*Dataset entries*
<<<<

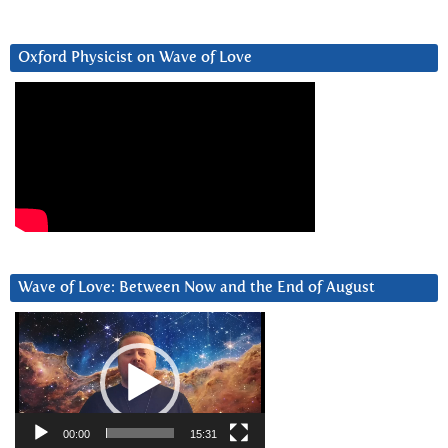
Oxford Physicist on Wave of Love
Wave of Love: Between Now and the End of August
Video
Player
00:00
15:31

>>>>
<<<<

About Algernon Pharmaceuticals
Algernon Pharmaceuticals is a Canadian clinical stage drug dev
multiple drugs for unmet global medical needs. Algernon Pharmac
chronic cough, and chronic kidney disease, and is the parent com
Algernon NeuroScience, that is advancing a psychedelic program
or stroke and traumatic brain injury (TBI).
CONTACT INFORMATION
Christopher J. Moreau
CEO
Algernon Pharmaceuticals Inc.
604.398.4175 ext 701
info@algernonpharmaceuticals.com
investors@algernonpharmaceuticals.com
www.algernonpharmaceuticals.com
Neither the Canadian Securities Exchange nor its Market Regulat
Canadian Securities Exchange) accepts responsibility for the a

>>>>

*Task item*
Looking back over the data above, restate word for word the lines that begin at the line with "Algernon NeuroScience, that" and end at the line with "Canadian Securities Exchange)", inclusive.

*Response to the task*
Algernon NeuroScience, that is advancing a psychedelic program
or stroke and traumatic brain injury (TBI).
CONTACT INFORMATION
Christopher J. Moreau
CEO
Algernon Pharmaceuticals Inc.
604.398.4175 ext 701
info@algernonpharmaceuticals.com
investors@algernonpharmaceuticals.com
www.algernonpharmaceuticals.com
Neither the Canadian Securities Exchange nor its Market Regulat
Canadian Securities Exchange) accepts responsibility for the a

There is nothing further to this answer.